What the task requires: Please write out only the lines from the line with "Brnabić: „Biračk" to the line with "фехтования SSS-ранга", inclusive, exactly as they stand below, without the pictures.

### Given data

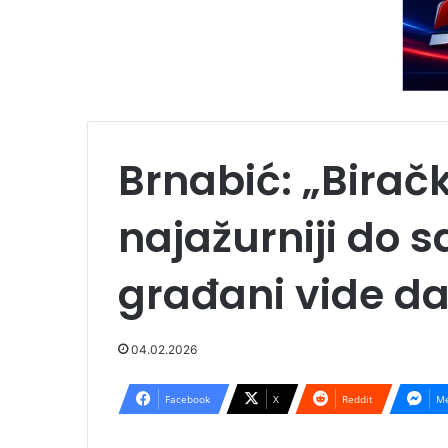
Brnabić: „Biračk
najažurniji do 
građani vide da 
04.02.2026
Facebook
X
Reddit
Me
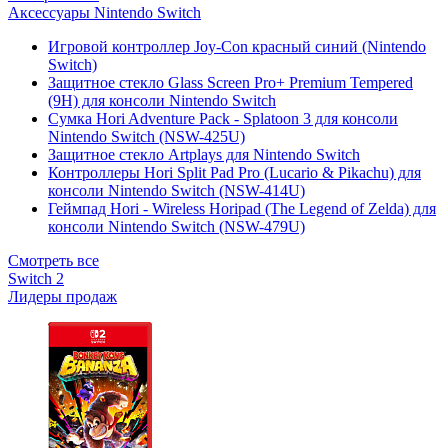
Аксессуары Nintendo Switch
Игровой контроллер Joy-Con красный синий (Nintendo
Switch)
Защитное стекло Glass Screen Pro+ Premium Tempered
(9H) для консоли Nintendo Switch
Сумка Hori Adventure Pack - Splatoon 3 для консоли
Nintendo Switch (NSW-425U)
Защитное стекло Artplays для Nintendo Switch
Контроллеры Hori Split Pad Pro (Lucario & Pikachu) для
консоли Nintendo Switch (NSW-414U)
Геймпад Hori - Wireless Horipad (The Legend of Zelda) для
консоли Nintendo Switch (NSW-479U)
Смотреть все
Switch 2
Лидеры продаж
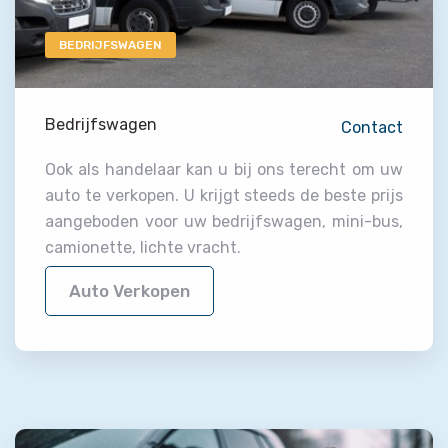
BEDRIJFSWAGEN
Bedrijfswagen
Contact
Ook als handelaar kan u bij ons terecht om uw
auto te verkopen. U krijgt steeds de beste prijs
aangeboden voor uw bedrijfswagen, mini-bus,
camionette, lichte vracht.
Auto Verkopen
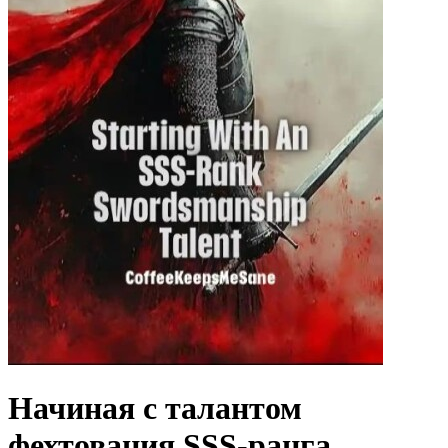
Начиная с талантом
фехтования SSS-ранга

######
### Given data

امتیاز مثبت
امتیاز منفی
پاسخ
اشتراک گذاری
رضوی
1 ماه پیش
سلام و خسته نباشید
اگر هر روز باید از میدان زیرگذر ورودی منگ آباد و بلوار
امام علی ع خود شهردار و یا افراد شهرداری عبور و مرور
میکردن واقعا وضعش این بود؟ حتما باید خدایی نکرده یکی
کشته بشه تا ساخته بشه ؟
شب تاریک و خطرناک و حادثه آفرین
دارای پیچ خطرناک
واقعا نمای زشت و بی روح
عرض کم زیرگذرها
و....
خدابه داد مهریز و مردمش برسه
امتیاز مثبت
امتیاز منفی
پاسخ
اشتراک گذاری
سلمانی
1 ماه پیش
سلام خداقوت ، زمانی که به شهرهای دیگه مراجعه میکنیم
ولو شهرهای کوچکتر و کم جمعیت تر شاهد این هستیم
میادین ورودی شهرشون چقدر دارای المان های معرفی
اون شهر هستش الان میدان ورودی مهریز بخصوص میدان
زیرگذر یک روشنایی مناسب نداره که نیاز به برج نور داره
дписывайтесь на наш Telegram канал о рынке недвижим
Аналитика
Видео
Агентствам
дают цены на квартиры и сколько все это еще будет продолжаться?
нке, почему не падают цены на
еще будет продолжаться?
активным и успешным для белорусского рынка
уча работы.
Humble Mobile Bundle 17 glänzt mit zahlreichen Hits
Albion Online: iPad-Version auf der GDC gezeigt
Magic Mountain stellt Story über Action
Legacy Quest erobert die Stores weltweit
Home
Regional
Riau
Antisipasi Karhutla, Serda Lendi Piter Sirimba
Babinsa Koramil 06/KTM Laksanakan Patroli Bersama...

######
### Given data

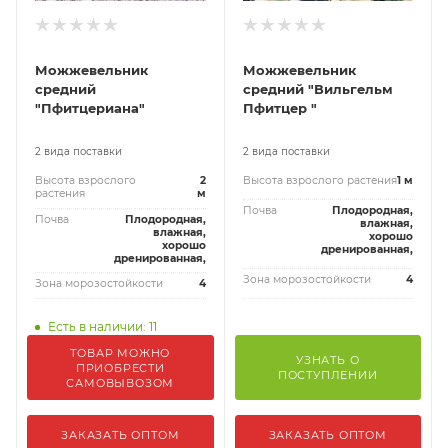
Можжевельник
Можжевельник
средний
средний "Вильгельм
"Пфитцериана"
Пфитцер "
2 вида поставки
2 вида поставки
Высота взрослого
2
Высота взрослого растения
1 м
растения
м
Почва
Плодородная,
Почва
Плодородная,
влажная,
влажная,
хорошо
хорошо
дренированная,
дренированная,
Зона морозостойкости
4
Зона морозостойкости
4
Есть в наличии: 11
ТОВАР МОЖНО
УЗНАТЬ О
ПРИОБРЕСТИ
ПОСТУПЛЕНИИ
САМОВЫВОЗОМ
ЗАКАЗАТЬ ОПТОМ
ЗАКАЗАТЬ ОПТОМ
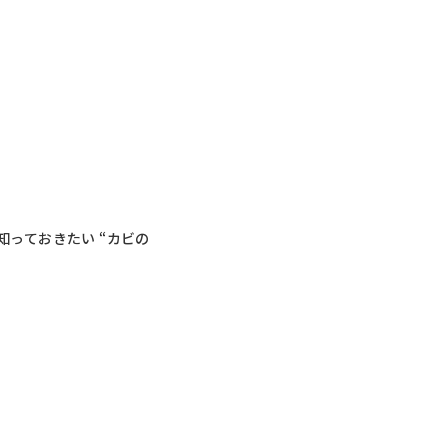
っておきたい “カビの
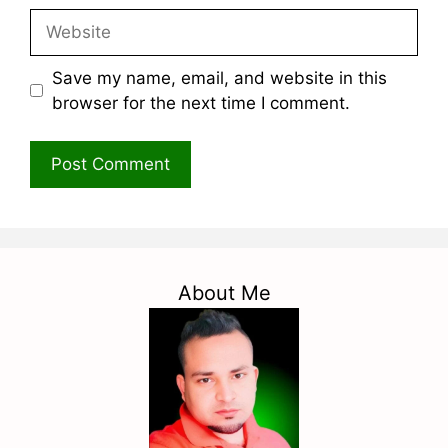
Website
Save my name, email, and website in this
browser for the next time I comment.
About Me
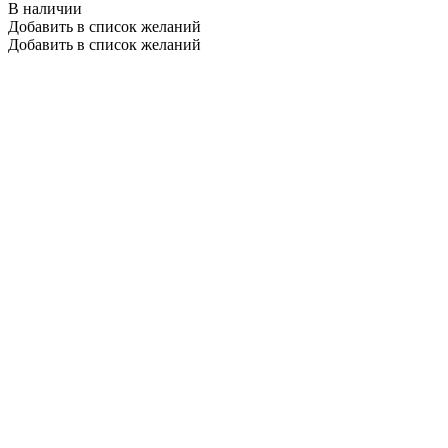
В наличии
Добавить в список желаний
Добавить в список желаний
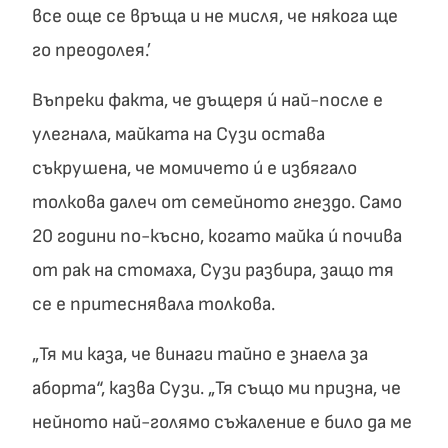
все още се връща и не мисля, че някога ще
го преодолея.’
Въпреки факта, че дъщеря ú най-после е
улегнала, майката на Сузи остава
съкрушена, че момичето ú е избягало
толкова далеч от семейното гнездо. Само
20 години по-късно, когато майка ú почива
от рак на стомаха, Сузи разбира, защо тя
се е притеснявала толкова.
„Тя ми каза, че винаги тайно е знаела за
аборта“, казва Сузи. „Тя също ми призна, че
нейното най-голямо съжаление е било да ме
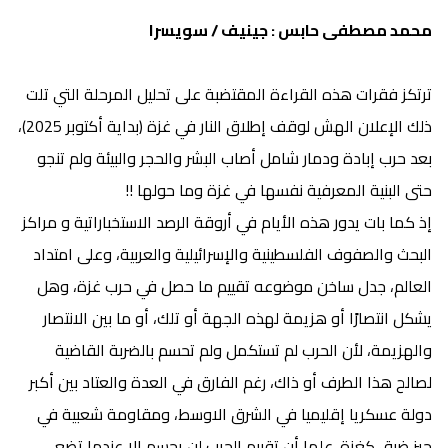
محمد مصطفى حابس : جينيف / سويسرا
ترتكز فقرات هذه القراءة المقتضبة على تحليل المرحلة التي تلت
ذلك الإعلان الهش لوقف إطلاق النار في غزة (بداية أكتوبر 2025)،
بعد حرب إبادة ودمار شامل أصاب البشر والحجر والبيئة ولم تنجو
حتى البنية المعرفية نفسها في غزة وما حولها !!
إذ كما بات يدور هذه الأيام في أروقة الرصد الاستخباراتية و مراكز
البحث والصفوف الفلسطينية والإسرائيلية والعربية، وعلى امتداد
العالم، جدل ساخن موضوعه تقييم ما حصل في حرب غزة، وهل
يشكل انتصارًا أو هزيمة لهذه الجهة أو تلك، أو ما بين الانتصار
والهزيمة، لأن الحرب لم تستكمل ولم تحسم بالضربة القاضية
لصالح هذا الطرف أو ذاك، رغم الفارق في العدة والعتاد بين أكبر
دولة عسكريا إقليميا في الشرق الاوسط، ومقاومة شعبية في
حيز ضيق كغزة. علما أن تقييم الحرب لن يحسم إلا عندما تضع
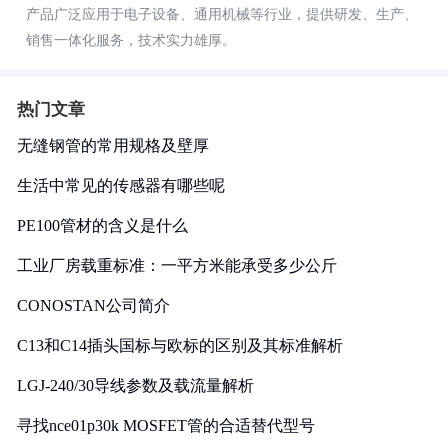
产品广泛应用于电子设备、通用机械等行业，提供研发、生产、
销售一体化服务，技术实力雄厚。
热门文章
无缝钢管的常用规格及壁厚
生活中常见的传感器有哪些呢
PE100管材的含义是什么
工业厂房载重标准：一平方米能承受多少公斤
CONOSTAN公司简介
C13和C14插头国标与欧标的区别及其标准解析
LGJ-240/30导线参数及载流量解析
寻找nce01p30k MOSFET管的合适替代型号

######

Task answer:
Brnabić: „Biračk
najažurniji do 
građani vide da 
04.02.2026
Facebook
X
Reddit
Me
Аксессуары Nintendo Switch
Игровой контроллер Joy-Con красный синий (Nintendo
Switch)
Защитное стекло Glass Screen Pro+ Premium Tempered
(9H) для консоли Nintendo Switch
Сумка Hori Adventure Pack - Splatoon 3 для консоли
Nintendo Switch (NSW-425U)
Защитное стекло Artplays для Nintendo Switch
Контроллеры Hori Split Pad Pro (Lucario & Pikachu) для
консоли Nintendo Switch (NSW-414U)
Геймпад Hori - Wireless Horipad (The Legend of Zelda) для
консоли Nintendo Switch (NSW-479U)
Смотреть все
Switch 2
Лидеры продаж
BEDRIJFSWAGEN
Bedrijfswagen
Contact
Ook als handelaar kan u bij ons terecht om uw
auto te verkopen. U krijgt steeds de beste prijs
aangeboden voor uw bedrijfswagen, mini-bus,
camionette, lichte vracht.
Auto Verkopen
Начиная с талантом
фехтования SSS-ранга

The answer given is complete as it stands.